Oops! I did change the logging.

But not via the log file, which is where I looked.
I start the java process with -Dsonar.log.console=true - I will try to remove that for a while.

Ok, that could be it.
What I suspect is that the reader of the pipe is not picking up the data, the pipe gets full and the logger hangs trying to write to it. The logger could probably do a better job handling that without blocking while holding a lock, but ultimately the problem is caused by a mismanagement of the pipes attached to the process.

Too early to tell if it makes a difference.

But FYI you have the same option in your official docker image. That is where I copied it from.
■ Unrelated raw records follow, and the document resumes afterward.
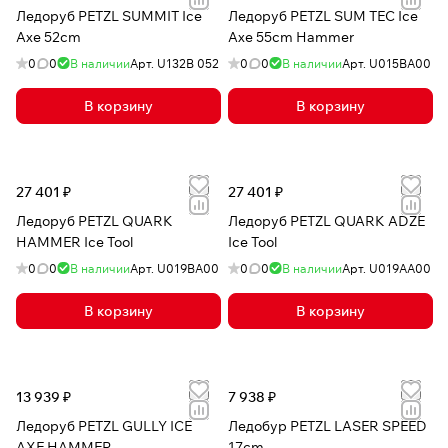
Ледоруб PETZL SUMMIT Ice
Ледоруб PETZL SUM TEC Ice
Axe 52cm
Axe 55cm Hammer
0
0
В наличии
Арт.
U132B 052
0
0
В наличии
Арт.
U015BA00
В корзину
В корзину
27 401 ₽
27 401 ₽
Ледоруб PETZL QUARK
Ледоруб PETZL QUARK ADZE
HAMMER Ice Tool
Ice Tool
0
0
В наличии
Арт.
U019BA00
0
0
В наличии
Арт.
U019AA00
В корзину
В корзину
13 939 ₽
7 938 ₽
Ледоруб PETZL GULLY ICE
Ледобур PETZL LASER SPEED
AXE HAMMER
17cm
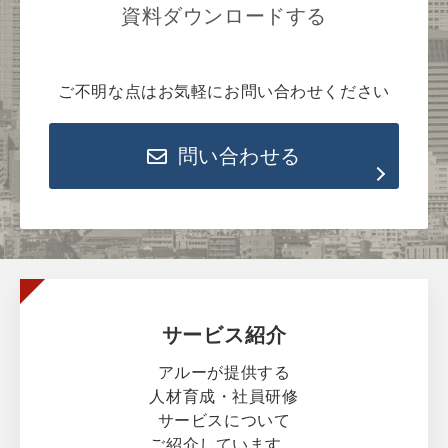
資料ダウンロードする
ご不明な点はお気軽にお問い合わせください
問い合わせる
サービス紹介
アルーが提供する
人材育成・社員研修
サービスについて
ご紹介しています。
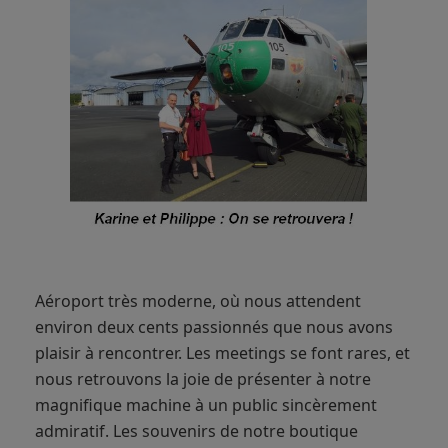
Aéroport très moderne, où nous attendent
environ deux cents passionnés que nous avons
plaisir à rencontrer. Les meetings se font rares, et
nous retrouvons la joie de présenter à notre
magnifique machine à un public sincèrement
admiratif. Les souvenirs de notre boutique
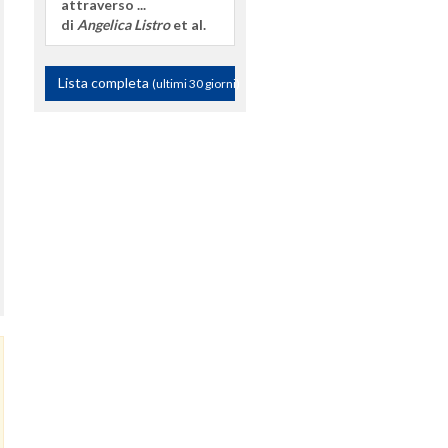
attraverso ...
di
Angelica Listro
et al.
Lista completa
(ultimi 30 giorni)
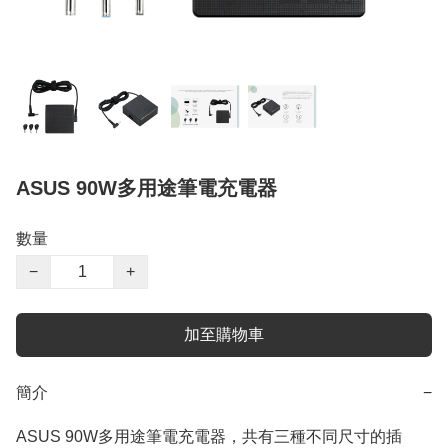
ASUS 90W多用途筆電充電器
數量
−
+
加至購物車
簡介
−
ASUS 90W多用途筆電充電器，共有三種不同尺寸的插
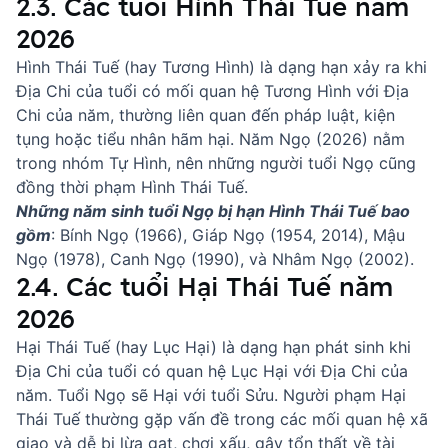
2.3. Các tuổi Hình Thái Tuế năm
2026
Hình Thái Tuế (hay Tương Hình) là dạng hạn xảy ra khi
Địa Chi của tuổi có mối quan hệ Tương Hình với Địa
Chi của năm, thường liên quan đến pháp luật, kiện
tụng hoặc tiểu nhân hãm hại. Năm Ngọ (2026) nằm
trong nhóm Tự Hình, nên những người tuổi Ngọ cũng
đồng thời phạm Hình Thái Tuế.
Những năm sinh tuổi Ngọ bị hạn Hình Thái Tuế bao
gồm
: Bính Ngọ (1966), Giáp Ngọ (1954, 2014), Mậu
Ngọ (1978), Canh Ngọ (1990), và Nhâm Ngọ (2002).
2.4. Các tuổi Hại Thái Tuế năm
2026
Hại Thái Tuế (hay Lục Hại) là dạng hạn phát sinh khi
Địa Chi của tuổi có quan hệ Lục Hại với Địa Chi của
năm. Tuổi Ngọ sẽ Hại với tuổi Sửu. Người phạm Hại
Thái Tuế thường gặp vấn đề trong các mối quan hệ xã
giao và dễ bị lừa gạt, chơi xấu, gây tổn thất về tài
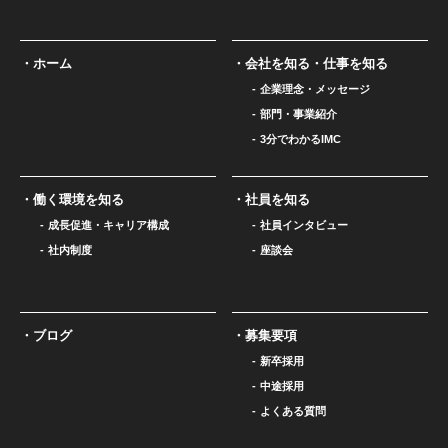
ホーム
会社を知る・仕事を知る
企業理念・メッセージ
部門・事業紹介
3分でわかるIMC
働く環境を知る
社員を知る
成長促進・キャリア構成
社員インタビュー
社内制度
座談会
ブログ
募集要項
新卒採用
中途採用
よくある質問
I will return with status next week.

SonarQube kept running over the weekend.

So the container option for console log may be the culprit.

I will trigger a full build (like weekends) tonight to see if it keeps running.

@dmeneses SonarQube survived another build storm without hanging.

So for my money, that console output option was the problem.

You should probably change your official docker image.

Cheers!

1 Like

This topic was automatically closed 7 days after the last reply. New replies are no longer allowed.